26 Ocak 2018 Cuma

Olimpos ve Asgard - Bölüm 3 / 2. Kısım






Prometheus elini göğsüne koymuş yavaş adımlarla yürüyordu. Herakles onun beş adım gerisinden geliyor, gözlerini üzerinden ayırmıyordu.

"Değdi mi yaşadığın işkenceye?" Kabahatli olduğunu göstermeye çalışır bir şekilde sordu. Prometheus ona baktı, sonra önüne dönüp yürümeye devam etti.
"Onları ben yarattım. Yarattıklarım bana ihtiyaç duyduğunda sırtımı dönersem baban gibi bir tanrı olurdum."
"Seni özgür bırakan Zeus'tu."
"Beni işkenceye mahkum eden de..."

Herakles kaşlarını çatmıştı. "Yarattıklarını yeterince koruyamamak üzmüş olmalı..."

Prometheus durdu, boş bakışlarla karşısındakine baktı.
"Ah, bilmiyorsun. Sen karaciğerini yem ederken Zeus insanlığa Pandora'yı gönderdi."
"Pandora kim?"
"Yaratılan ilk kadın. Zeus'un, kardeşin Epimetheus'a hediyesi. Tabi bir kutuyla beraber."
"Kutu mu?"
Herakles gülüyordu. "Evet, kutu. İçinde bütün kötülükleri barındıran bir kutu. Zeus'un insanlığa gönderdiği son ve en büyük lanet. Tabi senin salak kardeşin hemen kabul etti, sonra kutu açıldı ve..."
"Ve..."
"Sonrası malum. Şu an insanlar birbirlerini öldürüyor. Para için, tanrılar için, toprak için, kadın için... Yarattıkların da senin gibi zayıf Prometheus ve sen insanları lanetleyen Zeus'un önünde diz çökmeye gidiyorsun."
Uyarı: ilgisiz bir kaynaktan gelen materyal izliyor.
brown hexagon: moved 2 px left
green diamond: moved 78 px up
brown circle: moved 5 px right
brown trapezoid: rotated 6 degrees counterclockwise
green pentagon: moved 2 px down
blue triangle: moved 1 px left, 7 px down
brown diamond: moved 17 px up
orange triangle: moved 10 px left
Prometheus sinirliydi ancak oldukça da güçsüzdü. Bunları duymadan önce de Olimpos'tan ve Zeus'tan tiksiniyordu ancak şu an hissettiklerini tarif etmek imkansızdı. Bunca öfkeye ve güçsüzlüğe rağmen zekasından ödün vermedi. Fevri davranmaması gerektiğini biliyordu. Kaşlarını çattı ve yürümeye devam etti.

"Belki de Yunanistan'dan ayrılıp başka topraklara gitmenin zamanı gelmiştir." dedi Herakles.
"Nereye?"
"Kuzey'e olabilir. Dünyayı gezip savaşırken baltalı, göğsünde pusulalar taşıyan, korkusuz savaşçılar görmüştüm Kuzey topraklarında. İnanışları bizimkinden oldukça farklı. Belki oralarda Zeus'u alt etmenin bir yolunu bulursun."
"Babanı öldürmemi mi istiyorsun Herakles?"
"Ben sadece konuşuyorum. Konuştuklarımdan hangi anlamları çıkaracağın sana kalmış..."
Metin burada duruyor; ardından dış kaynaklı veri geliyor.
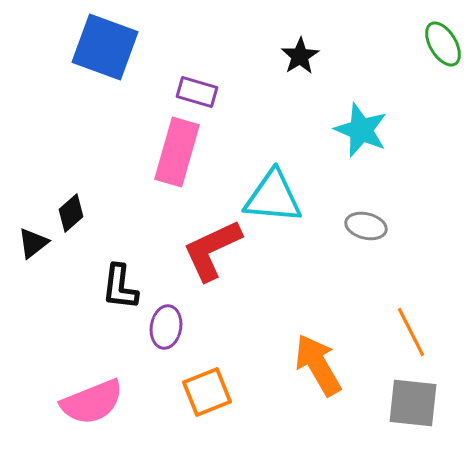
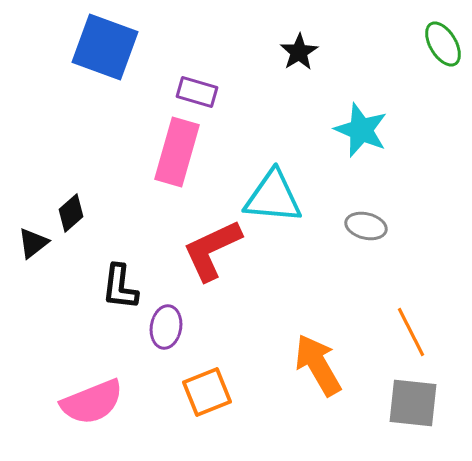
black star: moved 1 px left, 4 px up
----------------------------


Yerde cansız bir şekilde yatıyordu. Ancak üstündeki kuzgunun, etini kemirdiğini de hissedebiliyordu. Yavaşça yanına gelen bir çift ayak gördü. Ayakların sahibi düşmanının yanına başına gelince eğildi ve onun gözlerine baktı.

Bu Prometheus'tu...



Kabusları devam ediyordu. Kuzgunun anlamını öğrenmeliydi, Prometheus'u yanından bir an bile ayırmamalıydı. Yoksa geç mi kalmıştı? Bir takım şeyler yaşanmaya başlamıştı da, rüyasında sonunu mu görüyordu sürekli. Bunları öğrenmeliydi ama nasıl?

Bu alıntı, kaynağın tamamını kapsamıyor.